Avocado, Bagel, Cutting Board

Some of the most common hand injuries admitted to the ER are cuts from preparing avocados and bagels. I don’t have the statistics on the reasons people give to doctors and nurses as they’re getting their wounds cleaned and bandaged, but I can make some pretty good guesses:

“I was in a hurry”, “I wasn’t being careful enough”, “My knife just slipped.”

I can sympathize: I’ve had my fair share of near misses.

The problem with this particular situation isn’t necessarily just underestimating what can go wrong—it’s what happens when you actually succeed. Or, more precisely, what happens right after you succeed.

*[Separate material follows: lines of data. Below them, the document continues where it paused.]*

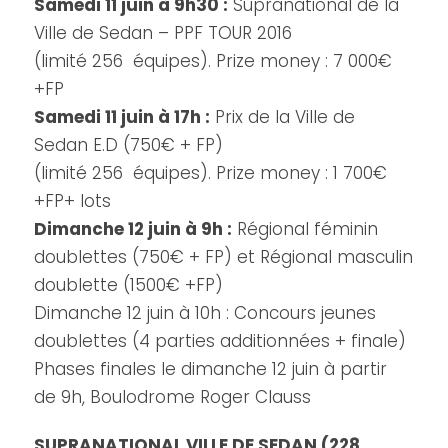
Samedi 11 juin à 9h30 :
Supranational de la
Ville de Sedan – PPF TOUR 2016
(limité 256 équipes). Prize money : 7 000€
+FP
Samedi 11 juin à 17h :
Prix de la Ville de
Sedan E.D (750€ + FP)
(limité 256 équipes). Prize money : 1 700€
+FP+ lots
Dimanche 12 juin à 9h :
Régional féminin
doublettes (750€ + FP) et Régional masculin
doublette (1500€ +FP)
Dimanche 12 juin à 10h : Concours jeunes
doublettes (4 parties additionnées + finale)
Phases finales le dimanche 12 juin à partir
de 9h, Boulodrome Roger Clauss
SUPRANATIONAL VILLE DE SEDAN (228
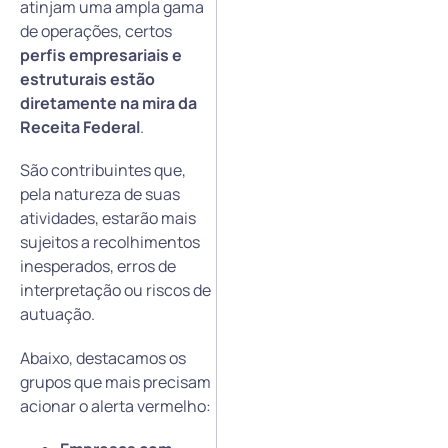
atinjam uma ampla gama
de operações, certos
perfis empresariais e
estruturais estão
diretamente na mira da
Receita Federal
.
São contribuintes que,
pela natureza de suas
atividades, estarão mais
sujeitos a recolhimentos
inesperados, erros de
interpretação ou riscos de
autuação.
Abaixo, destacamos os
grupos que mais precisam
acionar o alerta vermelho:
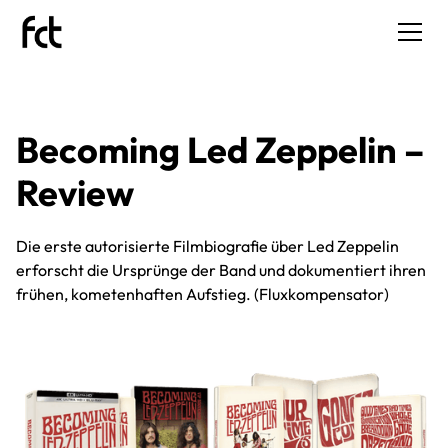
Becoming Led Zeppelin –
Review
Die erste autorisierte Filmbiografie über Led Zeppelin
erforscht die Ursprünge der Band und dokumentiert ihren
frühen, kometenhaften Aufstieg. (Fluxkompensator)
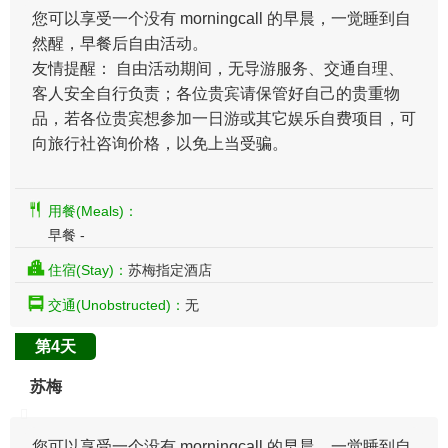
您可以享受一个没有 morningcall 的早晨，一觉睡到自
然醒，早餐后自由活动。
友情提醒： 自由活动期间，无导游服务、交通自理、
客人安全自行负责；各位贵宾请保管好自己的贵重物
品，若各位贵宾想参加一日游或其它娱乐自费项目，可
向旅行社咨询价格，以免上当受骗。
用餐(Meals)：
早餐 -
住宿(Stay)：
苏梅指定酒店
交通(Unobstructed)：
无
第4天
苏梅
您可以享受一个没有 morningcall 的早晨，一觉睡到自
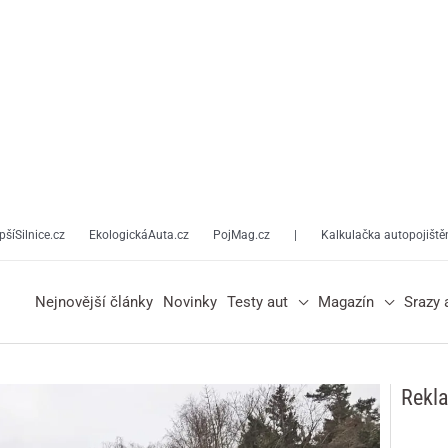
pšíSilnice.cz
EkologickáAuta.cz
PojMag.cz
|
Kalkulačka autopojiště
Nejnovější články
Novinky
Testy aut
Magazín
Srazy 
Rekl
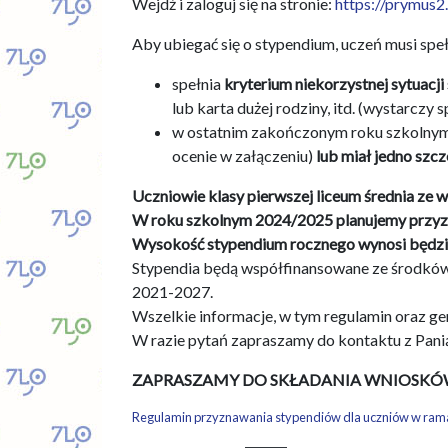
Wejdź i zaloguj się na stronie:
https://prymus2
Aby ubiegać się o stypendium, uczeń musi speł
spełnia
kryterium niekorzystnej sytuacj
lub karta dużej rodziny, itd. (wystarczy 
w ostatnim zakończonym roku szkolny
ocenie w załączeniu)
lub miał jedno szcz
Uczniowie klasy pierwszej liceum średnia ze w
W roku szkolnym 2024/2025 planujemy przyzn
Wysokość stypendium rocznego wynosi będzie
Stypendia będą współfinansowane ze środków
2021-2027.
Wszelkie informacje, w tym regulamin oraz ge
W razie pytań zapraszamy do kontaktu z Panią
ZAPRASZAMY DO SKŁADANIA WNIOSKÓ
Regulamin przyznawania stypendiów dla uczniów w ramac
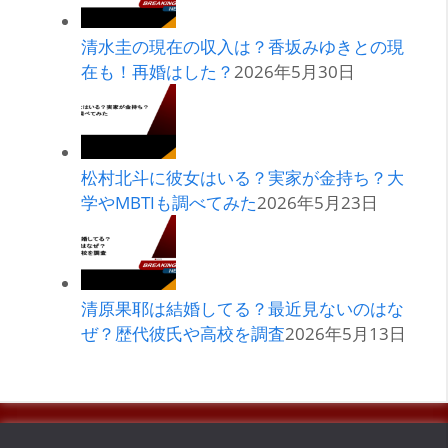
清水圭の現在の収入は？香坂みゆきとの現
在も！再婚はした？
2026年5月30日
松村北斗に彼女はいる？実家が金持ち？大
学やMBTIも調べてみた
2026年5月23日
清原果耶は結婚してる？最近見ないのはな
ぜ？歴代彼氏や高校を調査
2026年5月13日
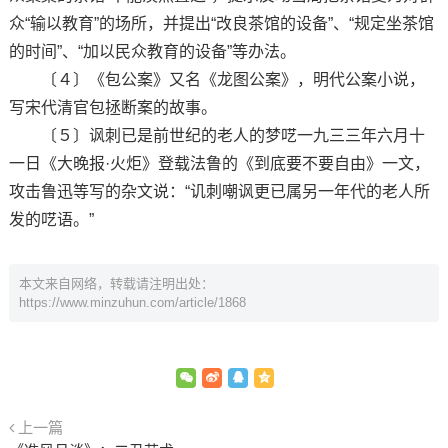
众“输以教育”的场所，并提出“改良茶馆的设备”、“规定坐茶馆
的时间”、“加以民众教育的设备”等办法。
〔４〕《包公案》又名《龙图公案》，明代公案小说，
写宋代清官包拯断案的故事。
〔５〕讽刺已是前世纪的老人的梦呓一九三三年六月十
一日《大晚报·火炬》登载法鲁的《到底要不要自由》一文，
攻击鲁迅等写的杂文说：“讥刺嘲讽更已属另一年代的老人所
发的呓语。”
本文来自网络，转载请注明出处：
https://www.minzuhun.com/article/1868
上一篇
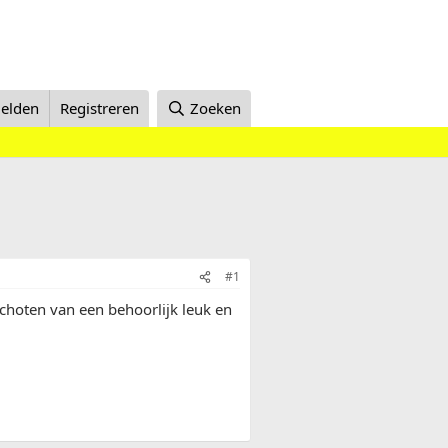
elden
Registreren
Zoeken
#1
schoten van een behoorlijk leuk en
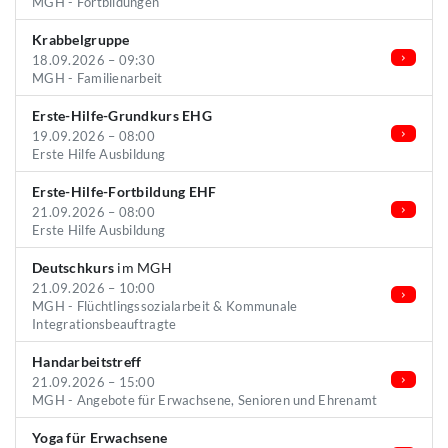
MGH - Fortbildungen
Krabbelgruppe
18.09.2026 – 09:30
MGH - Familienarbeit
Erste-Hilfe-Grundkurs EHG
19.09.2026 – 08:00
Erste Hilfe Ausbildung
Erste-Hilfe-Fortbildung EHF
21.09.2026 – 08:00
Erste Hilfe Ausbildung
Deutschkurs
im MGH
21.09.2026 – 10:00
MGH - Flüchtlingssozialarbeit & Kommunale
Integrationsbeauftragte
Handarbeitstreff
21.09.2026 – 15:00
MGH - Angebote für Erwachsene, Senioren und Ehrenamt
Yoga für Erwachsene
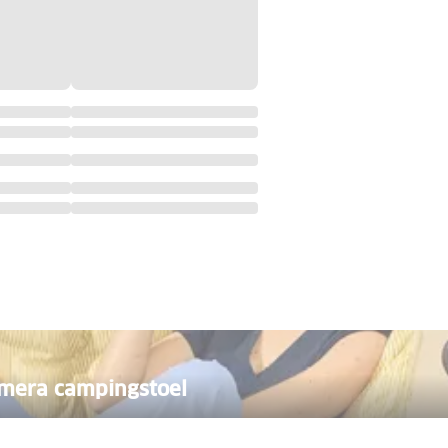
mera campingstoel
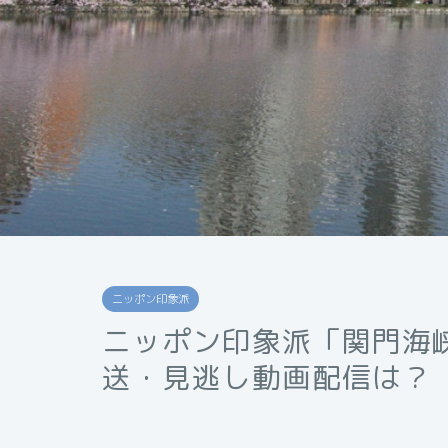
ニッポン印象派
ニッポン印象派「関門海
送・見逃し動画配信は？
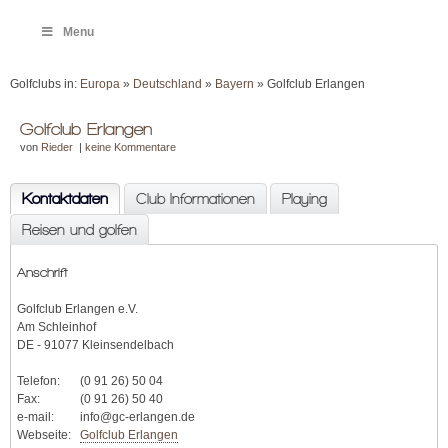
Menu
Golfclubs in:
Europa
»
Deutschland
»
Bayern
» Golfclub Erlangen
Golfclub Erlangen
von
Rieder
|
keine Kommentare
Kontaktdaten
Club Informationen
Playing
Reisen und golfen
Anschrift
Golfclub Erlangen e.V.
Am Schleinhof
DE - 91077 Kleinsendelbach
Telefon:
(0 91 26) 50 04
Fax:
(0 91 26) 50 40
e-mail:
info@gc-erlangen.de
Webseite:
Golfclub Erlangen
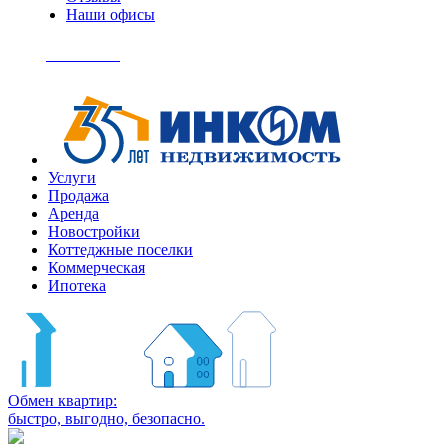
Наши офисы
+7
(495)
Позвонить
363-
04-
94
Услуги
Продажа
Аренда
Новостройки
Коттеджные поселки
Коммерческая
Ипотека
Обмен квартир:
быстро, выгодно, безопасно.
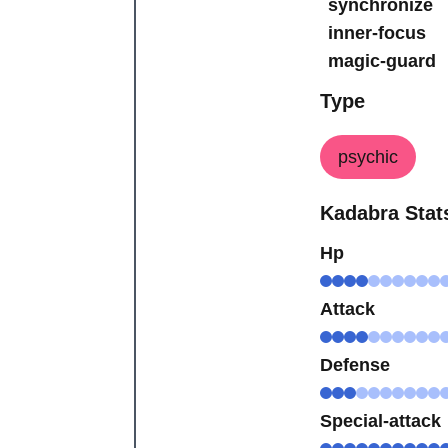
synchronize
inner-focus
magic-guard
Type
psychic
Kadabra Stat
Hp
Attack
Defense
Special-attack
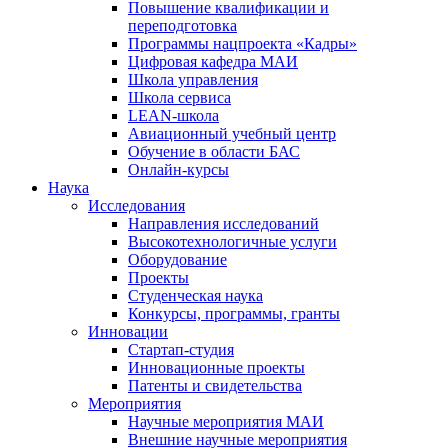
Повышение квалификации и
переподготовка
Программы нацпроекта «Кадры»
Цифровая кафедра МАИ
Школа управления
Школа сервиса
LEAN-школа
Авиационный учебный центр
Обучение в области БАС
Онлайн-курсы
Наука
Исследования
Направления исследований
Высокотехнологичные услуги
Оборудование
Проекты
Студенческая наука
Конкурсы, программы, гранты
Инновации
Стартап-студия
Инновационные проекты
Патенты и свидетельства
Мероприятия
Научные мероприятия МАИ
Внешние научные мероприятия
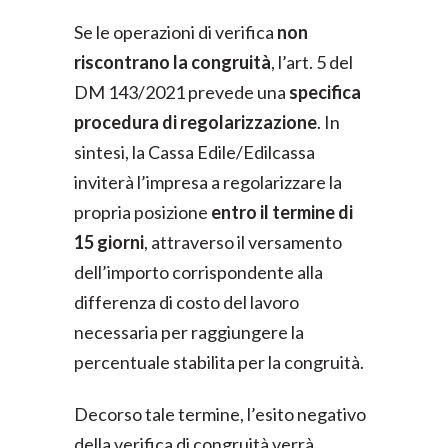
Se le operazioni di verifica
non
riscontrano la congruità
, l’art. 5 del
DM 143/2021 prevede una
specifica
procedura di regolarizzazione
. In
sintesi, la Cassa Edile/Edilcassa
inviterà l’impresa a regolarizzare la
propria posizione
entro il termine di
15 giorni
, attraverso il versamento
dell’importo corrispondente alla
differenza di costo del lavoro
necessaria per raggiungere la
percentuale stabilita per la congruità.
Decorso tale termine, l’esito negativo
della verifica di congruità verrà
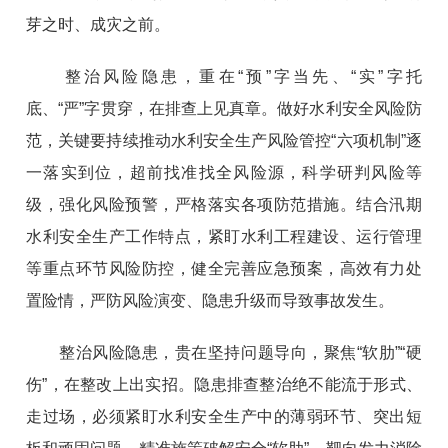
芽之时、成灾之前。
整治风险隐患，重在“预”字当先、“实”字托
底、“严”字贯穿，在排查上见真章。做好水利安全风险防
范，关键要持续推动水利安全生产风险管控“六项机制”逐
一落实到位，超前找准找全风险源，科学研判风险等
级，强化风险预警，严格落实各项防范措施。结合汛期
水利安全生产工作特点，紧盯水利工程建设、运行管理
等重点环节风险防控，健全完善应急预案，高效有力处
置险情，严防风险演变、隐患升级而导致事故发生。
整治风险隐患，贵在坚持问题导向，聚焦“软肋”“硬
伤”，在整改上出实招。隐患排查整治绝不能流于形式、
走过场，必须紧盯水利安全生产中的薄弱环节、突出短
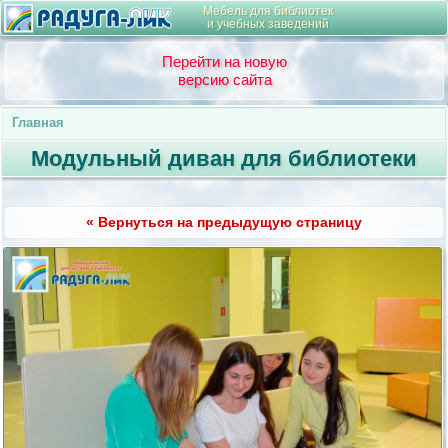
Мебель для библиотек
и учебных заведений
Перейти на новую
версию сайта
Главная
Модульный диван для библиотеки
« Вернуться на предыдущую страницу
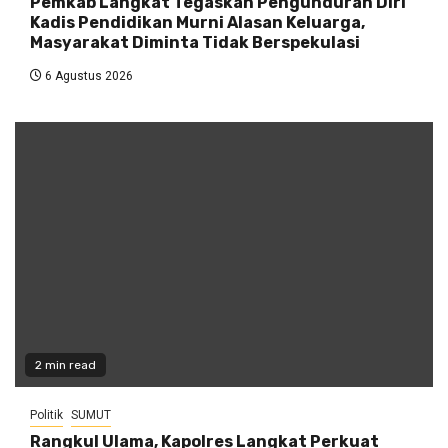
Pemkab Langkat Tegaskan Pengunduran Diri
Kadis Pendidikan Murni Alasan Keluarga,
Masyarakat Diminta Tidak Berspekulasi
6 Agustus 2026
2 min read
Politik
SUMUT
Rangkul Ulama, Kapolres Langkat Perkuat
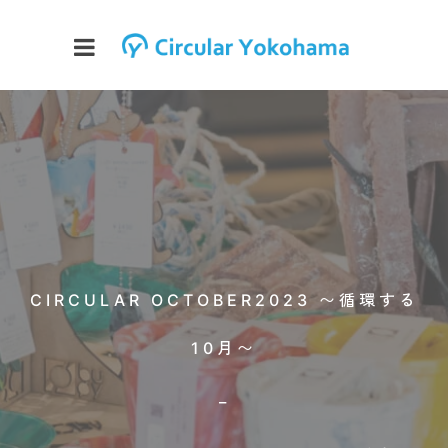
CIRCULAR OCTOBER2023 〜循環する
10月〜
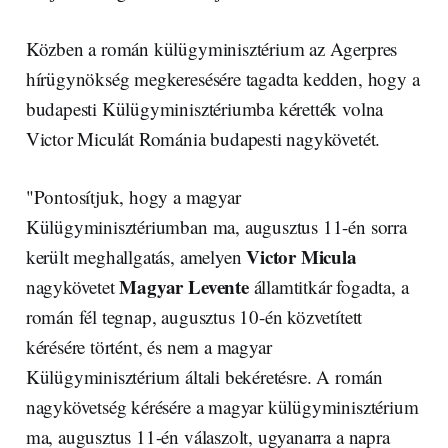
Közben a román külügyminisztérium az Agerpres
hírügynökség megkeresésére tagadta kedden, hogy a
budapesti Külügyminisztériumba kérették volna
Victor Miculát Románia budapesti nagykövetét.
"Pontosítjuk, hogy a magyar
Külügyminisztériumban ma, augusztus 11-én sorra
Victor Micula
került meghallgatás, amelyen
Magyar Levente
nagykövetet
államtitkár fogadta, a
román fél tegnap, augusztus 10-én közvetített
kérésére történt, és nem a magyar
Külügyminisztérium általi bekéretésre. A román
nagykövetség kérésére a magyar külügyminisztérium
ma, augusztus 11-én válaszolt, ugyanarra a napra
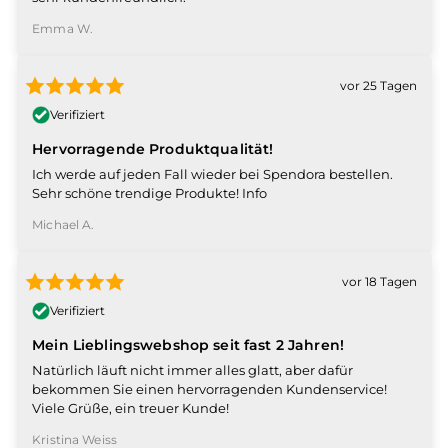
Emma W.
vor 25 Tagen
Verifiziert
Hervorragende Produktqualität!
Ich werde auf jeden Fall wieder bei Spendora bestellen.
Sehr schöne trendige Produkte! Info
Michael A.
vor 18 Tagen
Verifiziert
Mein Lieblingswebshop seit fast 2 Jahren!
Natürlich läuft nicht immer alles glatt, aber dafür
bekommen Sie einen hervorragenden Kundenservice!
Viele Grüße, ein treuer Kunde!
Kristina Weiss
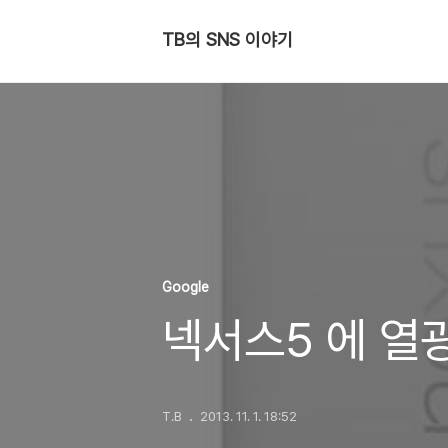
TB의 SNS 이야기
Google
넥서스5 에 열
T.B
2013. 11. 1. 18:52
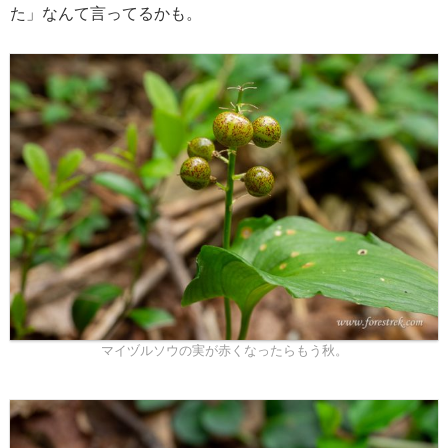
た」なんて言ってるかも。
マイヅルソウの実が赤くなったらもう秋。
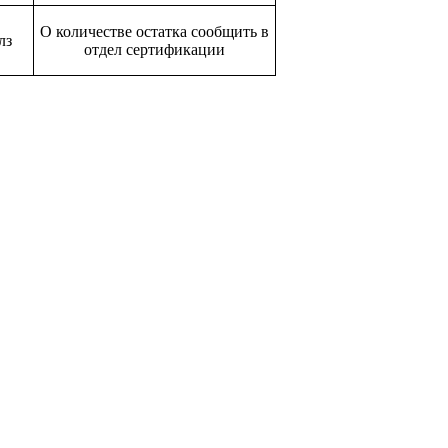
О количестве остатка сообщить в
лз
отдел сертификации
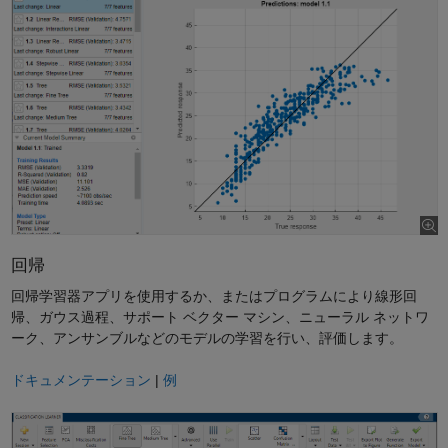
回帰
回帰学習器アプリを使用するか、またはプログラムにより線形回
帰、ガウス過程、サポート ベクター マシン、ニューラル ネットワ
ーク、アンサンブルなどのモデルの学習を行い、評価します。
ドキュメンテーション
|
例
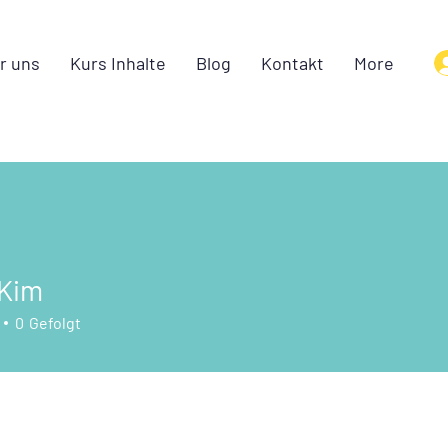
r uns
Kurs Inhalte
Blog
Kontakt
More
 Kim
0
Gefolgt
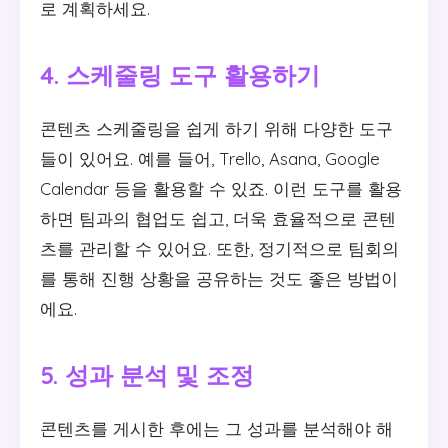
로 계획하세요.
4. 스케줄링 도구 활용하기
콘텐츠 스케줄링을 쉽게 하기 위해 다양한 도구
들이 있어요. 예를 들어, Trello, Asana, Google
Calendar 등을 활용할 수 있죠. 이런 도구를 활용
하면 팀과의 협업도 쉽고, 더욱 효율적으로 콘텐
츠를 관리할 수 있어요. 또한, 정기적으로 팀회의
를 통해 진행 상황을 공유하는 것도 좋은 방법이
에요.
5. 성과 분석 및 조정
콘텐츠를 게시한 후에는 그 성과를 분석해야 해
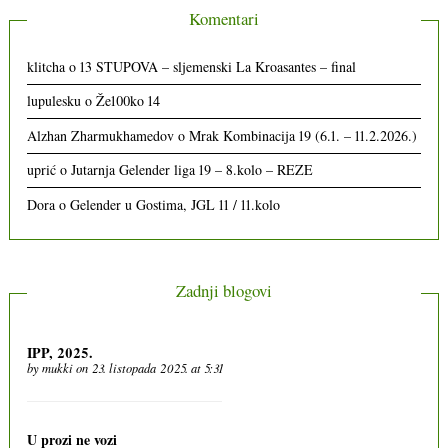
Komentari
klitcha
o
13 STUPOVA – sljemenski La Kroasantes – final
lupulesku
o
Že100ko 14
Alzhan Zharmukhamedov
o
Mrak Kombinacija 19 (6.1. – 11.2.2026.)
uprić
o
Jutarnja Gelender liga 19 – 8.kolo – REZE
Dora
o
Gelender u Gostima, JGL 11 / 11.kolo
Zadnji blogovi
IPP, 2025.
by
mukki
on 23. listopada 2025. at 5:31
U prozi ne vozi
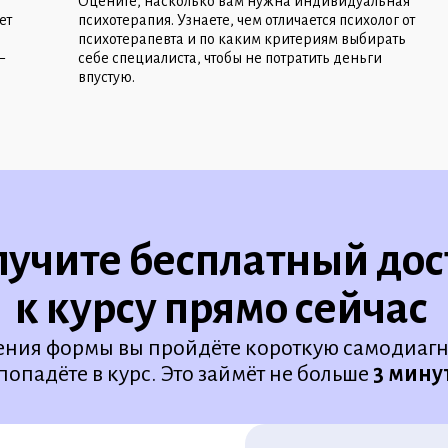
Оцените, насколько вам нужна индивидуальная
ет
психотерапия. Узнаете, чем отличается психолог от
психотерапевта и по каким критериям выбирать
—
себе специалиста, чтобы не потратить деньги
впустую.
учите бесплатный дос
к курсу прямо сейчас
ения формы вы пройдёте короткую самодиагно
попадёте в курс. Это займёт не больше
3 мину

We tend to look at some tools and technologies as the entire solution to the problem. In the case of cutting an avocado in two, we grab the part of the knife that fits our hand and vigorously apply force to the avocado-problem with the part of the knife that fits the avocado. At this point, however, the line between success and failure is razor-thin if our other hand happens to be supporting the avocado-problem.

Cutting boards are boring. They’re one more thing to get out, clean and put away. But boring things like cutting boards (and parking brakes and hard drive backups) are highly underrated, and it might make a lot of sense to consider a knife and cutting board as forming a system that can gracefully withstand your successes as well as your failures.